Cianjurekspres.net – Pemerintahan Joko Widodo-Ma’ruf Amin genap satu tahun pascadilantik 20 Oktober 2019 lalu. Catatan Change.org sepanjang setahun terakhir, lebih dari 3 juta suara mempetisi kebijakan Presiden Jokowi melalui berbagai petisi di laman Change.org.

Terbaru dan terbesar yakni petisi terkait penolakan UU Omnibus Law Cipta Kerja. Hingga saat ini ada delapan petisi besar dengan total dukungan 2,4 juta lebih tanda tangan, yang dibuat oleh aktivis lingkungan hingga pemuka agama.

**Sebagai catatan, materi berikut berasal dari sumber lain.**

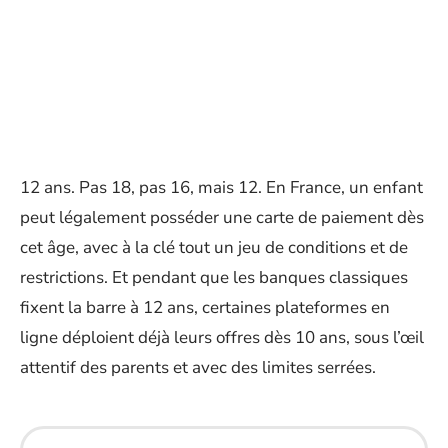
12 ans. Pas 18, pas 16, mais 12. En France, un enfant
peut légalement posséder une carte de paiement dès
cet âge, avec à la clé tout un jeu de conditions et de
restrictions. Et pendant que les banques classiques
fixent la barre à 12 ans, certaines plateformes en
ligne déploient déjà leurs offres dès 10 ans, sous l’œil
attentif des parents et avec des limites serrées.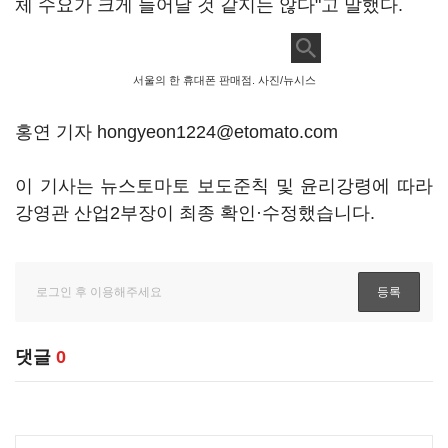
체 수요가 크게 늘어날 것 같지는 않다"고 말했다.
서울의 한 휴대폰 판매점. 사진/뉴시스
홍연 기자 hongyeon1224@etomato.com
이 기사는 뉴스토마토 보도준칙 및 윤리강령에 따라
강영관 산업2부장이 최종 확인·수정했습니다.
댓글
0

Kumpulan petisi menolak UU Cipta Kerja bisa diakses di https://jangandibahasdulu.changeindonesia.org/

Direktur Eksekutif Change.org Indonesia, Arief Aziz menyampaikan, gelombang penolakan UU Cipta Kerja masih ramai baik lewat aksi protes di jalanan dan di dunia maya. Meski mendapat banyak protes masyarakat, namun Presiden Jokowi dan DPR belum juga mengambil langkah untuk membatalkan UU Cipta Kerja yang kontroversial tersebut.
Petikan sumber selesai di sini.